Records and record pairs will be tagged as follows:
|
Detail |
Action required |
|
Matched |
None |
|
Name will update when robot runs |
None |
|
Record will add to Retain when robot runs |
None |
|
Check: in Retain only |
The record is in Retain only - check with users that this is correct (as would be the case for Vacation, Training etc). |
|
GUID mismatching, requires update |
The ID and Name match, but the Retain value at RES_TEXT1 or JOB_TEXT1 must be updated with the correct value via a fix script |
|
Internal Audit-only record with erroneous Retain ID |
The Retain ID stored in the Internal Audit record is wrong. If there is a correct one then the Internal Audit record must be updated.
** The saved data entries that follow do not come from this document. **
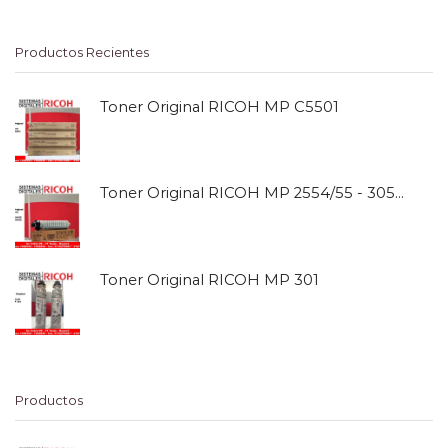
Productos Recientes
Toner Original RICOH MP C5501
Toner Original RICOH MP 2554/55 - 3054/55
Toner Original RICOH MP 301
Productos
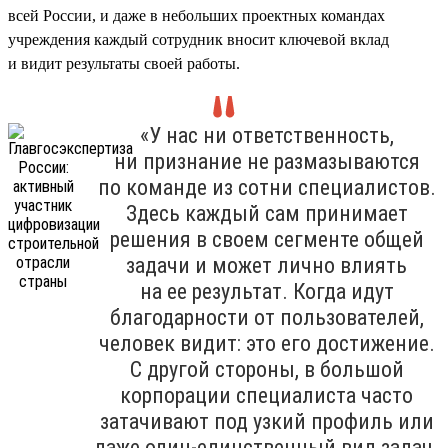
всей России, и даже в небольших проектных командах
учреждения каждый сотрудник вносит ключевой вклад
и видит результаты своей работы.
«У нас ни ответственность,
ни признание не размазываются
по команде из сотни специалистов.
Здесь каждый сам принимает
решения в своем сегменте общей
задачи и может лично влиять
на ее результат. Когда идут
благодарности от пользователей,
человек видит: это его достижение.
С другой стороны, в большой
корпорации специалиста часто
затачивают под узкий профиль или
даже один-единственный вид задач.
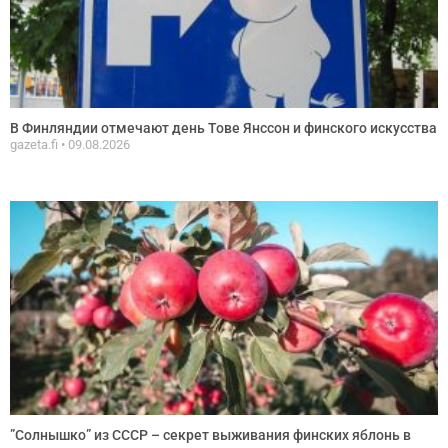
В Финляндии отмечают день Тове Янссон и финского искусства
gazeta.fi
09.08.2026
”Солнышко” из СССР – секрет выживания финских яблонь в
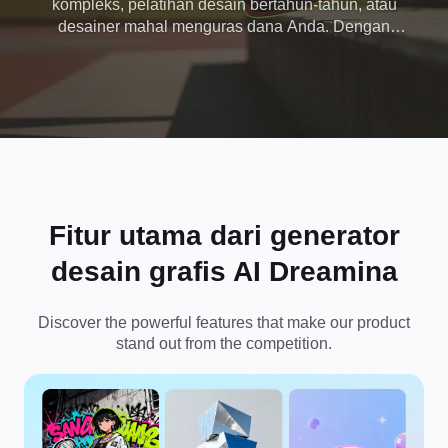
kompleks, pelatihan desain bertahun-tahun, atau
desainer mahal menguras dana Anda. Dengan
generator desain AI gratis Dreamina, Anda dapat
langsung membuat desain profesional dan
menghidupkan ide Anda tanpa keterampilan apa
pun.
Fitur utama dari generator
desain grafis AI Dreamina
Discover the powerful features that make our product
stand out from the competition.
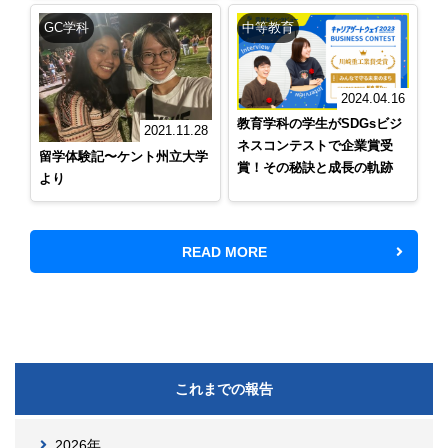
GC学科
中等教育
2024.04.16
教育学科の学生がSDGsビジ
2021.11.28
ネスコンテストで企業賞受
留学体験記〜ケント州立大学
賞！その秘訣と成長の軌跡
より
READ MORE
これまでの報告
2026年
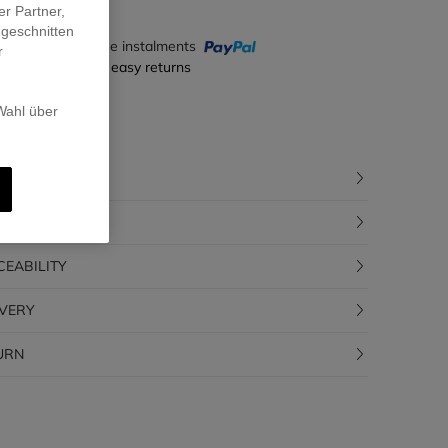
er Partner,
ugeschnitten
y in 4 interest-free instalments
r
ecure payment & easy returns
 Wahl über
CRIPTION
POSITION
CEABILITY
IVERY
URN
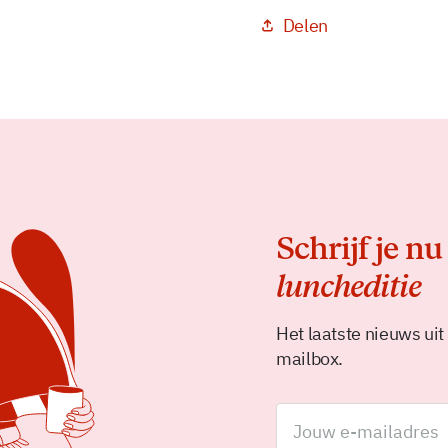
Delen
Schrijf je nu
luncheditie
Het laatste nieuws uit
mailbox.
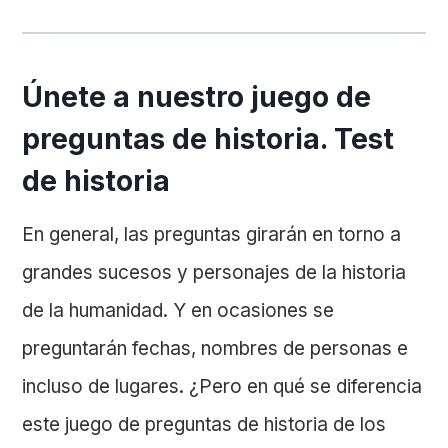
Únete a nuestro juego de
preguntas de historia. Test
de historia
En general, las preguntas girarán en torno a
grandes sucesos y personajes de la historia
de la humanidad. Y en ocasiones se
preguntarán fechas, nombres de personas e
incluso de lugares. ¿Pero en qué se diferencia
este juego de preguntas de historia de los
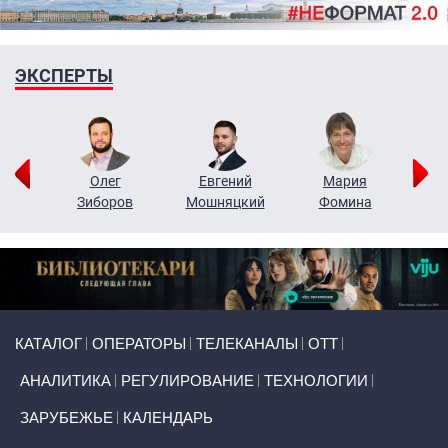
ЭКСПЕРТЫ
рий
Олег
Евгений
Мария
н
Зиборов
Мошняцкий
Фомина
Primary links
КАТАЛОГ
ОПЕРАТОРЫ
ТЕЛЕКАНАЛЫ
ОТТ
АНАЛИТИКА
РЕГУЛИРОВАНИЕ
ТЕХНОЛОГИИ
ЗАРУБЕЖЬЕ
КАЛЕНДАРЬ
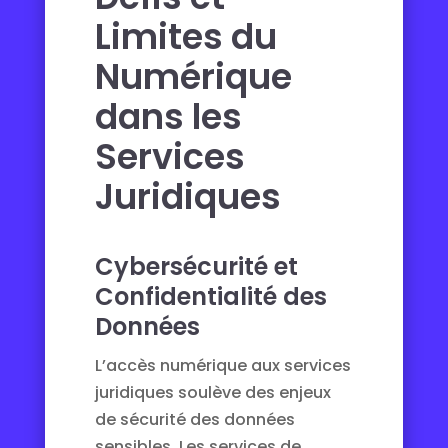
Limites du
Numérique
dans les
Services
Juridiques
Cybersécurité et
Confidentialité des
Données
L’accès numérique aux services
juridiques soulève des enjeux
de sécurité des données
sensibles. Les services de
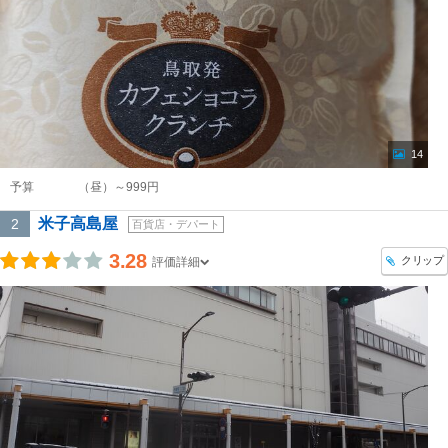
14
予算
（昼）～999円
米子高島屋
2
百貨店・デパート
3.28
クリップ
評価詳細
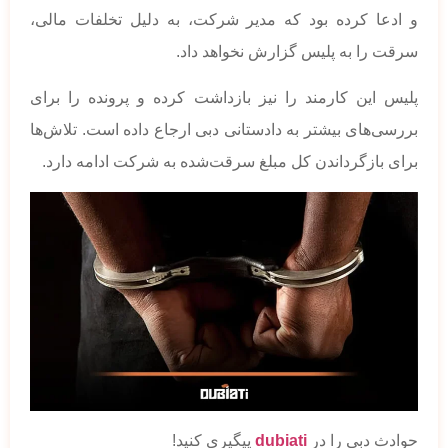
و ادعا کرده بود که مدیر شرکت، به دلیل تخلفات مالی،
سرقت را به پلیس گزارش نخواهد داد.
پلیس این کارمند را نیز بازداشت کرده و پرونده را برای
بررسی‌های بیشتر به دادستانی دبی ارجاع داده است. تلاش‌ها
برای بازگرداندن کل مبلغ سرقت‌شده به شرکت ادامه دارد.
حوادث دبی را در
dubiati
پیگیری کنید!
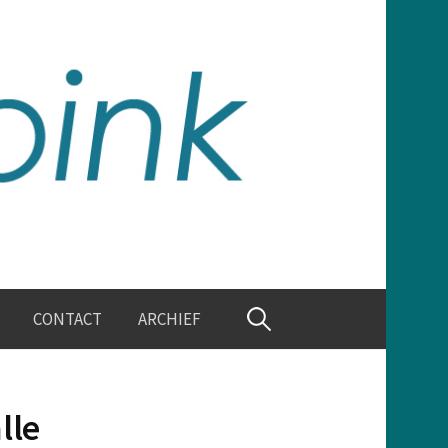
Zoeken
CONTACT
ARCHIEF
naar:
lle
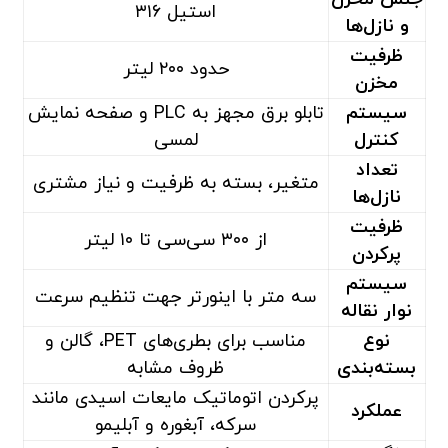
استیل ۳۱۶
و نازل‌ها
ظرفیت
حدود ۲۰۰ لیتر
مخزن
سیستم
تابلو برق مجهز به PLC و صفحه نمایش
کنترل
لمسی
تعداد
متغیر، بسته به ظرفیت و نیاز مشتری
نازل‌ها
ظرفیت
از ۳۰۰ سی‌سی تا ۱۰ لیتر
پرکردن
سیستم
سه متر با اینورتر جهت تنظیم سرعت
نوار نقاله
نوع
مناسب برای بطری‌های PET، گالن و
بسته‌بندی
ظروف مشابه
پرکردن اتوماتیک مایعات اسیدی مانند
عملکرد
سرکه، آبغوره و آبلیمو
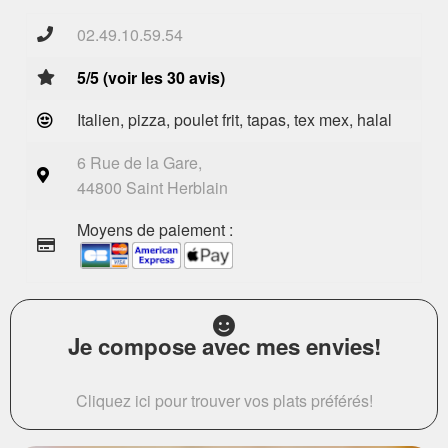
02.49.10.59.54
5/5 (voir les 30 avis)
Italien, pizza, poulet frit, tapas, tex mex, halal
6 Rue de la Gare,
44800 Saint Herblain
Moyens de paiement :
Je compose avec mes envies!
Cliquez ici pour trouver vos plats préférés!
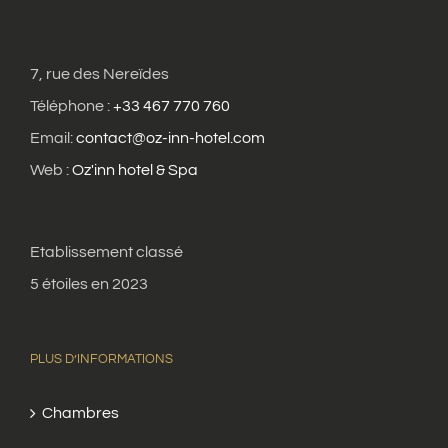
7, rue des Nereïdes
Téléphone :
+33 467 770 760
Email:
contact@oz-inn-hotel.com
Web :
Oz'inn hotel & Spa
Etablissement classé
5 étoiles en 2023
PLUS D’INFORMATIONS
Chambres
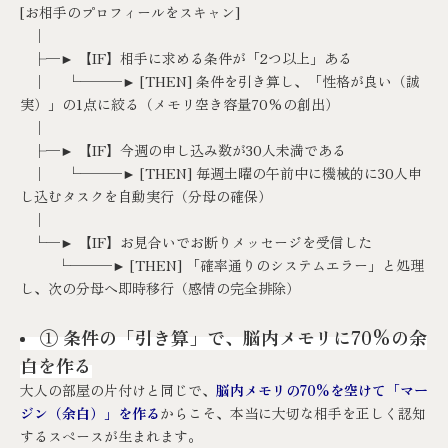
[お相手のプロフィールをスキャン]
│
├─
►
【IF】相手に求める条件が「2つ以上」ある
│ └───
►
[THEN] 条件を引き算し、「性格が良い（誠
実）」の1点に絞る（メモリ空き容量70%の創出）
│
├─
►
【IF】今週の申し込み数が30人未満である
│ └───
►
[THEN] 毎週土曜の午前中に機械的に30人申
し込むタスクを自動実行（分母の確保）
│
└─
►
【IF】お見合いでお断りメッセージを受信した
└───
►
[THEN] 「確率通りのシステムエラー」と処理
し、次の分母へ即時移行（感情の完全排除）
①
条件の「引き算」で、脳内メモリに70%の余
白を作る
大人の部屋の片付けと同じで、
脳内メモリの70%を空けて「マー
ジン（余白）」を作る
からこそ、本当に大切な相手を正しく認知
するスペースが生まれます。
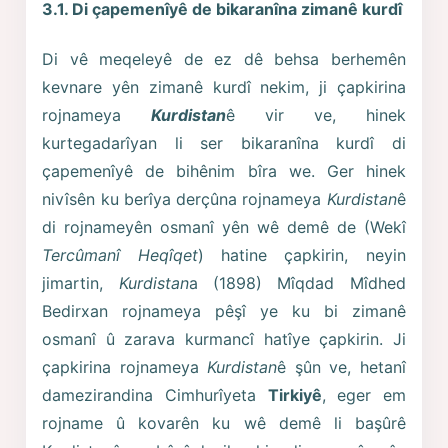
3.1. Di çapemenîyê de bikaranîna zimanê kurdî
Di vê meqeleyê de ez dê behsa berhemên
kevnare yên zimanê kurdî nekim, ji çapkirina
rojnameya
Kurdistan
ê vir ve, hinek
kurtegadarîyan li ser bikaranîna kurdî di
çapemenîyê de bihênim bîra we. Ger hinek
nivîsên ku berîya derçûna rojnameya
Kurdistan
ê
di rojnameyên osmanî yên wê demê de (Wekî
Tercûmanî Heqîqet
) hatine çapkirin, neyin
jimartin,
Kurdistan
a (1898) Mîqdad Mîdhed
Bedirxan rojnameya pêşî ye ku bi zimanê
osmanî û zarava kurmancî hatîye çapkirin. Ji
çapkirina rojnameya
Kurdistan
ê şûn ve, hetanî
damezirandina Cimhurîyeta
Tirkiyê
, eger em
rojname û kovarên ku wê demê li başûrê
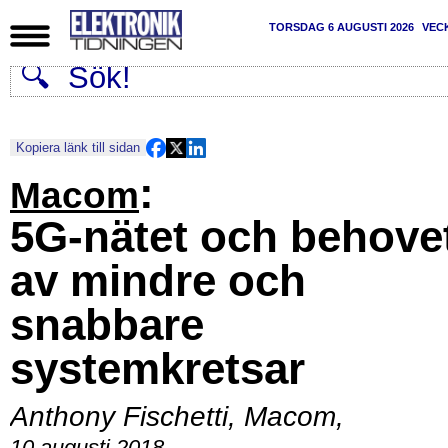
TORSDAG 6 AUGUSTI 2026
VEC
Kopiera länk till sidan
:
Macom
5G-nätet och behove
av mindre och
snabbare
systemkretsar
Anthony Fischetti, Macom
,
10 augusti 2018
If there is no correct Retain record to match to, then the Internal Audit record should be set to 0 and the robot will add it next time it runs. These both require a script to fix |
|
Check: Name and GUID vary |
Where there is an ID on both sides, but the names and GUIDs match. It is necessary to check with the users whether these are the same record, and whether the Name and GUID need updating or whether the ID link needs breaking (in which case it's an 'Erroneous Retain ID') |
|
Missing GUID |
Add the Internal Audit GUID to the Retain *_TEXT2 field |
|
Duplicate Retain ID |
Figure out which is wrong in Internal Audit and remove the Retain ID from that record via script |
Note: while it is unusual to delete records in Internal Audit this can happen, leaving orphaned/soft-deleted Retain records (as indicated by the DELETED_BIT column). See this article for an example: The time it might be permissible to have a 'duplicate' Retain resource.
Once the results are available we can:
- Investigate problem data
- Produce a fix script if required, and then:
- Test and validate in UAT
- Backup, run and validate in Production
- Note that we can no longer make changes to Retain databases or support the Retain application. If there is a sync issue then it might be necessary for the customer to engage Retain International support and provide them with our guidance on changes required.